WHAT THE TASK REQUIRES: If a line in the listing below has the string "sept", copy it out.

AVAILABLE DATA:
:::::
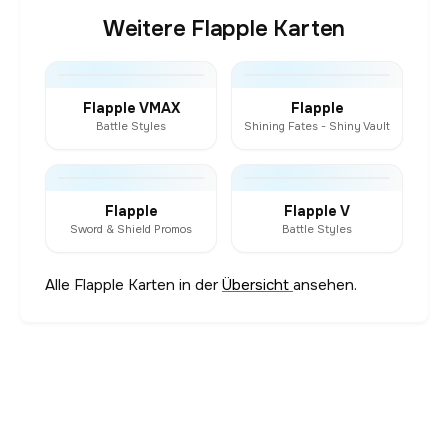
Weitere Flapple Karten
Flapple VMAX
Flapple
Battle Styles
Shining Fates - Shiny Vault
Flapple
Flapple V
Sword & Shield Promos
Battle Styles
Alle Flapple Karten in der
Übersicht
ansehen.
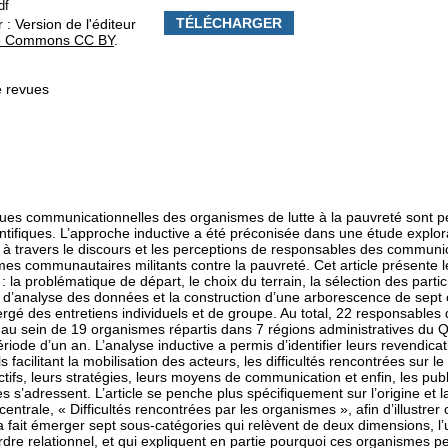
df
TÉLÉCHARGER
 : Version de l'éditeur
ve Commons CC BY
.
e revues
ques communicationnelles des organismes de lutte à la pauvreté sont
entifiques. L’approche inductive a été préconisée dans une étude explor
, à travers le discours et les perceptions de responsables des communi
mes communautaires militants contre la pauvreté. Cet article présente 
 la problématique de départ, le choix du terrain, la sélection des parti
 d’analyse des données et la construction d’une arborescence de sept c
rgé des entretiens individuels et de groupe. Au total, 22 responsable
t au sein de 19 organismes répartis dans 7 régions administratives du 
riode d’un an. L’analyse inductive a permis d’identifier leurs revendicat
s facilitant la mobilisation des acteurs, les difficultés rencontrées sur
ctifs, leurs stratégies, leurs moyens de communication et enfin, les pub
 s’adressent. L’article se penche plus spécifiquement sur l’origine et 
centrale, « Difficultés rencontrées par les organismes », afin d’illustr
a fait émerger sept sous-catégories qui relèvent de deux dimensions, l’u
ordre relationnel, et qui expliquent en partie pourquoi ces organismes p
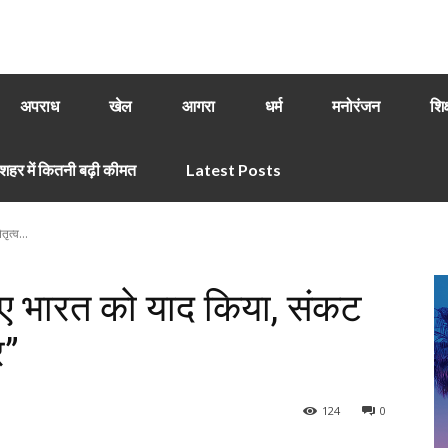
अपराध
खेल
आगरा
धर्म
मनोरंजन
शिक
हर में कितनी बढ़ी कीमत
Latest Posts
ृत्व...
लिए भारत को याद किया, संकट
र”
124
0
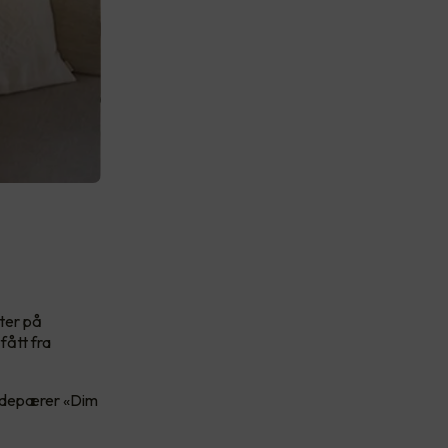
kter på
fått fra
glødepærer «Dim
:::::
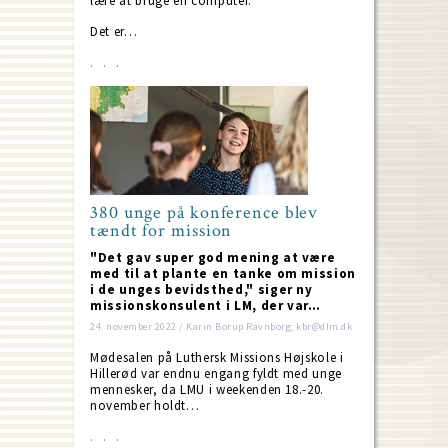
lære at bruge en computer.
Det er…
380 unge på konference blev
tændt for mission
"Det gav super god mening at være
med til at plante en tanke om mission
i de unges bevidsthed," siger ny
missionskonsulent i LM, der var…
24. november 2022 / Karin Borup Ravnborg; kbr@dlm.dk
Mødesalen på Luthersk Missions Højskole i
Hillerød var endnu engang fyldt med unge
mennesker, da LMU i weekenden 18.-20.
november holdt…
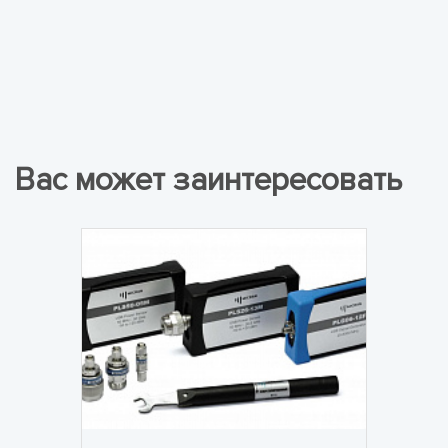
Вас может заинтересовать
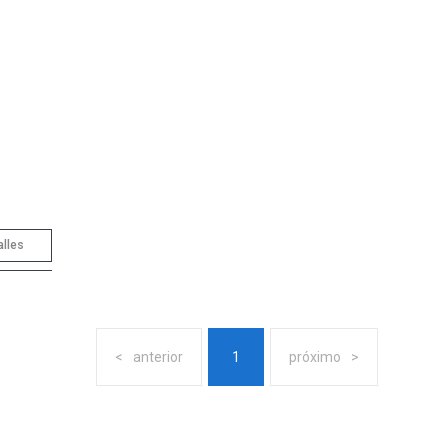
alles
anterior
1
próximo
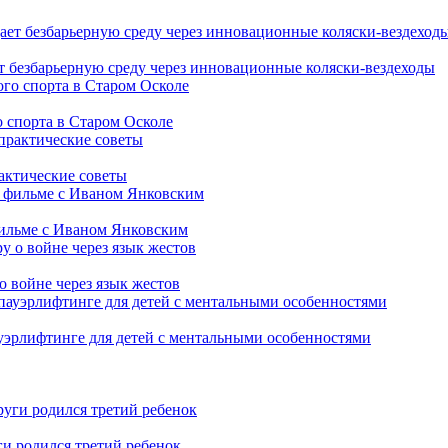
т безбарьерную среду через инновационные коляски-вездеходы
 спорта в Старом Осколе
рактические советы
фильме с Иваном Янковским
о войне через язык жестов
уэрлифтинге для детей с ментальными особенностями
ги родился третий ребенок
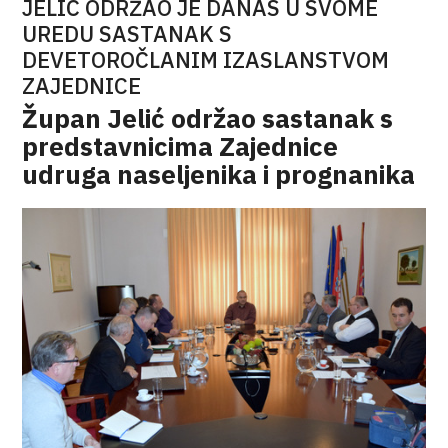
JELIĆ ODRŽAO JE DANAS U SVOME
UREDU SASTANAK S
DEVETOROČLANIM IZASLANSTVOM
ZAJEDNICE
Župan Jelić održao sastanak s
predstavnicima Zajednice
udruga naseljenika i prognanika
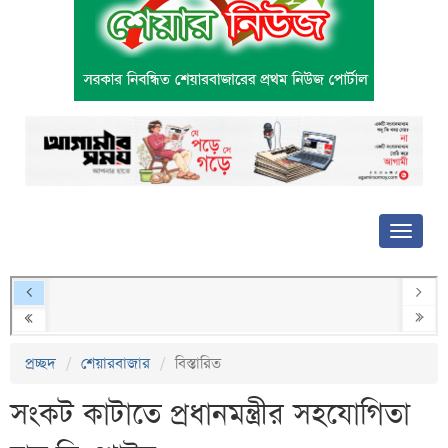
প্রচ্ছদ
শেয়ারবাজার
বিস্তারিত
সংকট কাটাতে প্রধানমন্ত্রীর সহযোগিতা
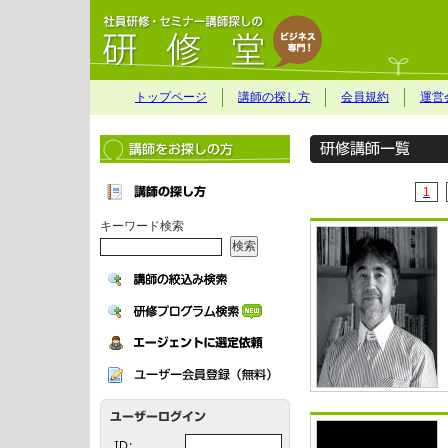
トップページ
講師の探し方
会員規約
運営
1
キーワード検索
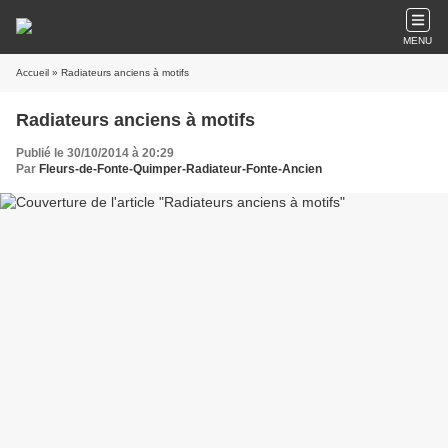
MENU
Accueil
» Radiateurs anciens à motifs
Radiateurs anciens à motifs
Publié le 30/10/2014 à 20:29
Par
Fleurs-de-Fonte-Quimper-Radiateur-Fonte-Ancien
:::::
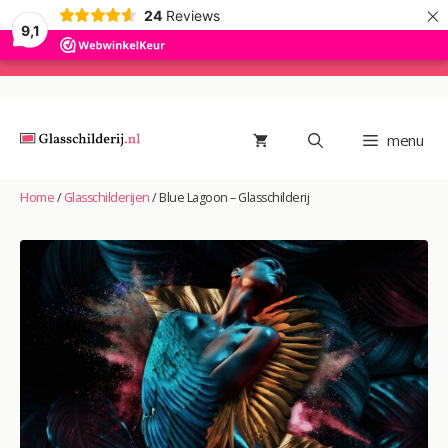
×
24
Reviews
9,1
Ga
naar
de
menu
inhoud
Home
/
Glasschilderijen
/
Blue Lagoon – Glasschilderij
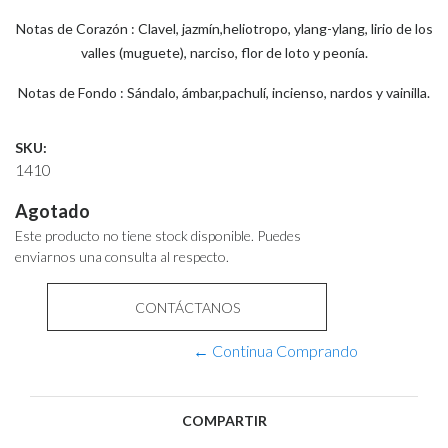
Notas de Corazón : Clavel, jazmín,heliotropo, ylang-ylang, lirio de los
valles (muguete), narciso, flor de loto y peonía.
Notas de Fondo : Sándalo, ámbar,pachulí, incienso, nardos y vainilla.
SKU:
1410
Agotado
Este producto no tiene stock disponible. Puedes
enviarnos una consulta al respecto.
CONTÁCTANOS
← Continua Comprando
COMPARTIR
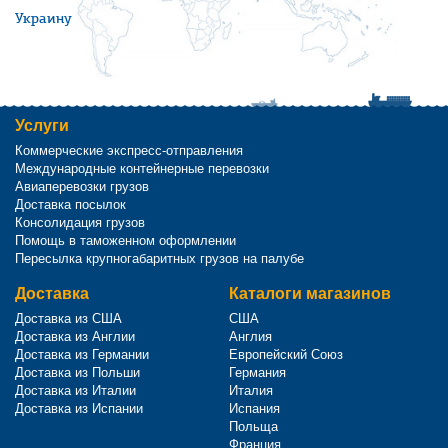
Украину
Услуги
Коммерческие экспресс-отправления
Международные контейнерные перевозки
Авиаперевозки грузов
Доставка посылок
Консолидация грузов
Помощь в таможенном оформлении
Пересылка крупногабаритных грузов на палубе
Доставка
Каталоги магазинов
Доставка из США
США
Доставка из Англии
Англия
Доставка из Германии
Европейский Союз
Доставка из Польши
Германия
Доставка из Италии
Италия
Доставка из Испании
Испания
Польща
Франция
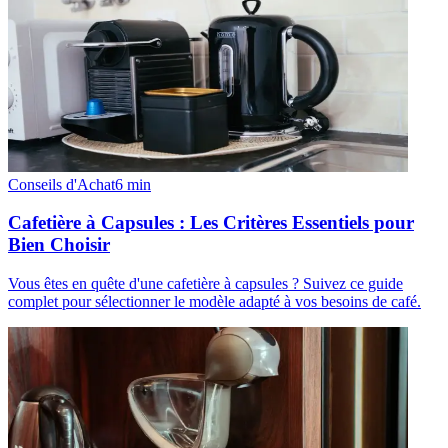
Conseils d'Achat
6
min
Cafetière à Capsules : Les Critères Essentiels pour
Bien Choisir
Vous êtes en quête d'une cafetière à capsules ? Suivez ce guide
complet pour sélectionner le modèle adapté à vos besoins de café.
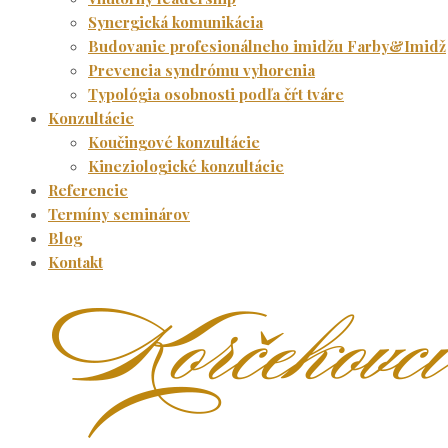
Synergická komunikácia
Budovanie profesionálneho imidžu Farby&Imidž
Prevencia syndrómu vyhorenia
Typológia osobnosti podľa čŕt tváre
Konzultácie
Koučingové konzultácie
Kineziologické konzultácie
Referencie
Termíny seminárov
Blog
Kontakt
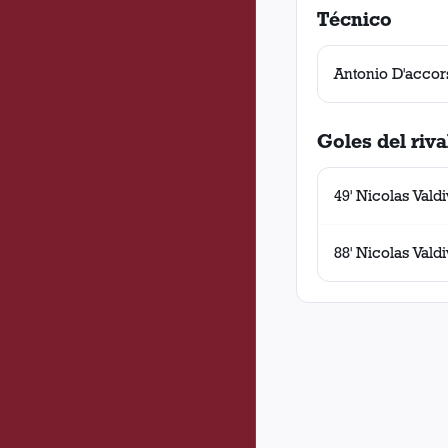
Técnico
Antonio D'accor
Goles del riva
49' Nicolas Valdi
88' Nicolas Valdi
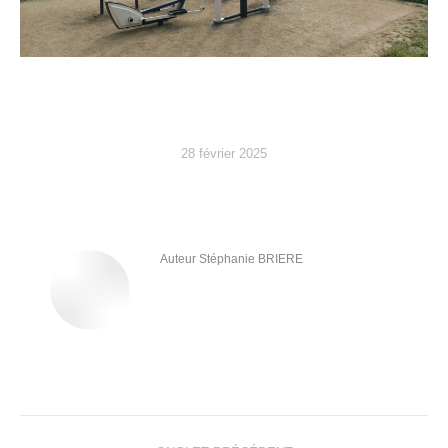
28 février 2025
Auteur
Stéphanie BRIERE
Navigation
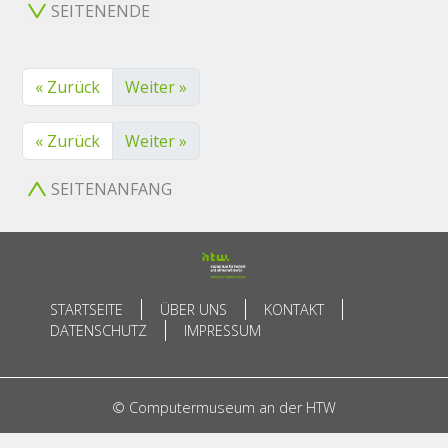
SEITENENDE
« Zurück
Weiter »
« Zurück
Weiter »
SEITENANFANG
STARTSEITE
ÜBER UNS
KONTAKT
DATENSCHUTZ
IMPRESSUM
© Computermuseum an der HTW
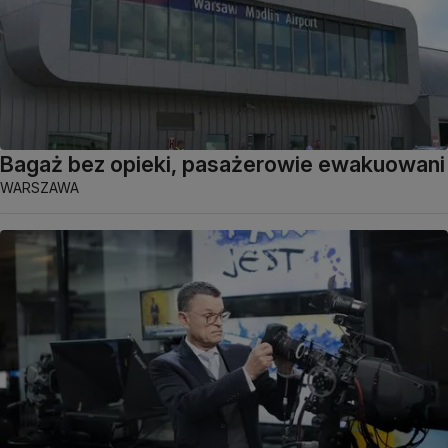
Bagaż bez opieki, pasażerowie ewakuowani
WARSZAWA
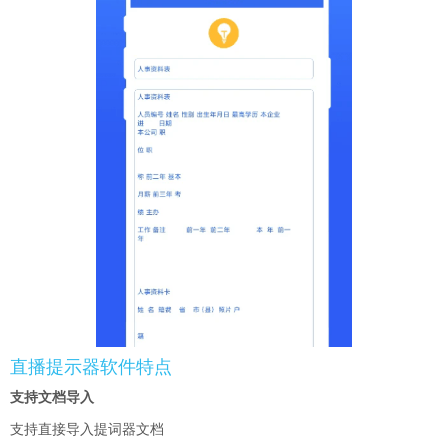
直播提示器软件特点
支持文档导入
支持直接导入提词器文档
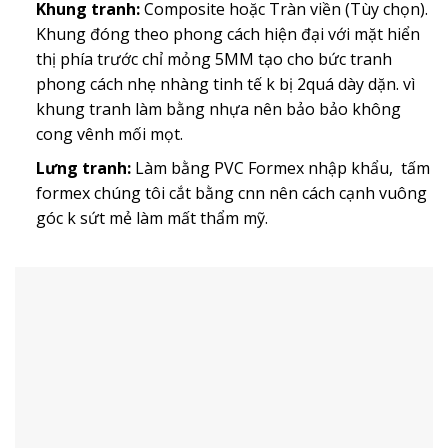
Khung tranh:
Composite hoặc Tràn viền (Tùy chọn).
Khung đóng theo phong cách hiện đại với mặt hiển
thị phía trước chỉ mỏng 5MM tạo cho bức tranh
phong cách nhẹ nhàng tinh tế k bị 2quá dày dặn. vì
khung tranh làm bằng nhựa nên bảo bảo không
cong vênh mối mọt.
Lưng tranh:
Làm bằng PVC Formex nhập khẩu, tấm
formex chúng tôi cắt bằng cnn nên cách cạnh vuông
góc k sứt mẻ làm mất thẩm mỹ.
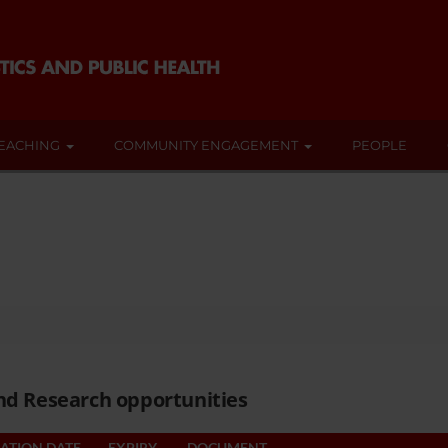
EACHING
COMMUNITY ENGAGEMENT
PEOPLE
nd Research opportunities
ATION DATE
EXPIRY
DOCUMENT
:::::
RESPONSE BOX:
 d’analyse des données et la construction d’une arborescence de sept c
a fait émerger sept sous-catégories qui relèvent de deux dimensions, l’u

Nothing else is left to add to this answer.